Copyright is a legal right, existing globally in many countries, that grants the creator of an original work exclusive rights to determine and decide whether, and under what conditions, this original work may be used by others.
Most jurisdictions recognize copyright limitations, allowing "fair" exceptions to the creator's exclusivity of copyright and giving users certain rights. The development of digital media and computer network technologies have prompted reinterpretation of these exceptions, introduced new difficulties in enforcing copyright, and inspired additional challenges to the philosophical basis of copyright law. Simultaneously, businesses with great economic dependence upon copyright, such as those in the music business, have advocated the extension and expansion of copyright and sought additional legal and technological enforcement.

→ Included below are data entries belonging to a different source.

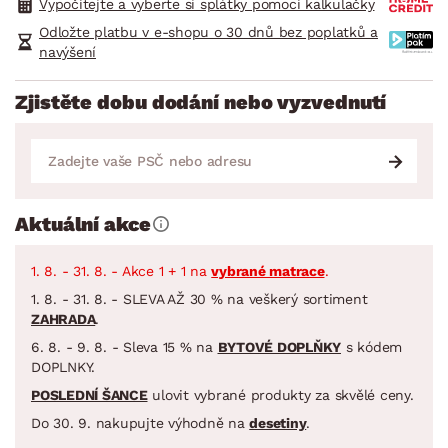
Vypočítejte a vyberte si splátky pomocí kalkulačky
Odložte platbu v e-shopu o 30 dnů bez poplatků a
navýšení
Zjistěte dobu dodání nebo vyzvednutí
Aktuální akce
1. 8. - 31. 8. - Akce 1 + 1 na
vybrané matrace
.
1. 8. - 31. 8. - SLEVA AŽ 30 % na veškerý sortiment
ZAHRADA
.
6. 8. - 9. 8. - Sleva 15 % na
BYTOVÉ DOPLŇKY
s kódem
DOPLNKY.
POSLEDNÍ ŠANCE
ulovit vybrané produkty za skvělé ceny.
Do 30. 9. nakupujte výhodně na
desetiny
.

Copyrights can also be granted by private companies. Services of internet platform providers like YouTube, Facebook, GitHub, Hotmail, DropBox, Instagram, WhatsApp or Twitter only can be used when users grant the platform provider beforehand the right to co-use all uploaded content, including all material exchanged per email, chat or cloud-storage. These copyrights only apply for the firm that operates such a platform, no matter in what jurisdiction the platform-services are being offered.
Relevance of copyright in Computer Aplication

E-mail is protected by copyright. Information received in e-mail may be discussed, but the specific contents of e-mail have copyright protection.
Usenet  postings may also be protected. These may be read and discussed by however, many people have access to the Usenet, but they cannot be reproduced and distributed in any way that may diminish the author's ability to profit from the original work  however farfetched such profit may seem. There is an interesting question concerning network postings, does the fact that anything you say in an on-line system can be downloaded and printed out by anyone who happens to read it create a different class of reproduction than quoting without permission from a commercial publication? If a journalist quotes something from an on-line system and does not obtain permission, did s/he steal it, or overhear it in a conversation? In such cases it can be concluded that whatever seems like fair use probably is, but that actual control of such use is impossible and that good manners are critically important.